PV of derivative that pays $S_T \ln\left(S_T\right)$ at maturity

Question

We have a financial derivative that pays $S_T \ln\left(S_T\right)$ at maturity $t=T$

We assume a Black-Scholes world:

• No arbitrage opportunities.
• No dividend payments from the stock $S_t$.
• Existence of a riskless asset yielding the risk free rate
• Possibility to borrow and lend infinitely at the risk-free rate.
• Possibility to buy and sell infinitely the stock $-$ even fractional amounts.
• No transaction costs.

We also assume that the stock is tradable and that the derivative is attainable $-$ we basically assume we are in the standard pricing setting.

What's the present value of this financial derivative at $t=0$ ?

My understanding is that using risk neutral measure to calculate PV of this payoff is rather difficult. We need to change the measure to simplify the calculation.

Answer 1

I assume this is a homework question.
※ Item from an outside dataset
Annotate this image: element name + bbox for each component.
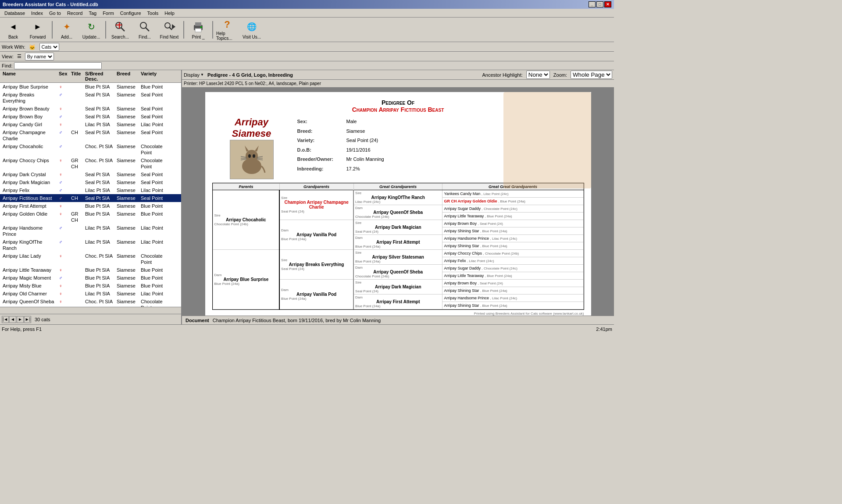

You do need to change the measure and price under $Q_s$ rather than $Q$.

$E_{Q}(S_T.\ln(S_T)) = S_t.E_{Q_s}(\ln(S_T))$

Note the SDEs for $dS_t$ and hence $d\ln(S_t)$ now change by virtue of the Girsanov theorem.

In particular $d\ln(S_t) = (r+\frac{\sigma^2}{2})dt + \sigma dW^{Q_s}_t$

Taking the integral then expectation, you should find eventually that

$PV(t) = S_t(\ln(St) + (r+\frac{\sigma^2}{2})(T-t))$